Biggest challenger: Had Duane Allman’s death in October 1971 not cruelly ended the Allman Brothers Band’s promising and oft-brilliant original incarnation, I might be handing them the belt for multiple years in the ’70s. It’s amazing to consider that Allman was only 24 when he died, and yet his body of work (both with the Allmans and as an in-demand studio musician) had already made him a legend. He was just a kid when he died, but Allman remains one of this country’s greatest guitar heroes. I’m not in the habit of pushing guitar solos, but Allman’s playing on any live version of “Blue Sky” will make the coldest day in February feel like the middle of July.

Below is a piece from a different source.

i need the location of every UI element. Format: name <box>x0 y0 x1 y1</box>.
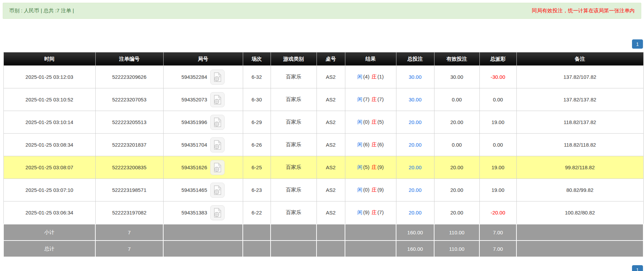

Second-biggest challenger: At the risk of falling down into a guitar solo rabbit hole, here is Eddie Hazel of Funkadelic playing the title track from 1971’s Maggot Brain and slowly vaporizing all maggot brains in the vicinity.
Grateful Dead, 1972
Key music: Europe ’72, plus a whole lot of live recordings, both official and bootleg
Overview: The Dead put out their most acclaimed studio albums, 1969’s Workingman’s Dead and 1970’s American Beauty, a few years prior. In fact, the Dead released no studio records in ’72, just the live triple-LP Europe ’72. So why did I award them the belt for this year? You gotta listen to the tapes, maaan. When it comes to live Dead, any year between ’69 and ’74 is pretty reliable — now more than ever, because enjoying live Dead no longer involves spending time with actual Deadheads. I went with ’72 because of the band’s consistently strong performances and the fact that it was their last year with original keyboardist Ron “Pigpen” McKernan, who exited the band that June and died in March 1973.
The Dead belong here for a variety of reasons — they successfully invented an entire subculture around their music and iconography, they are a core influence for rock, folk, and jam-band artists, and (as Mr. Rosso advised) when you’re stressin’ out, the Dead always help.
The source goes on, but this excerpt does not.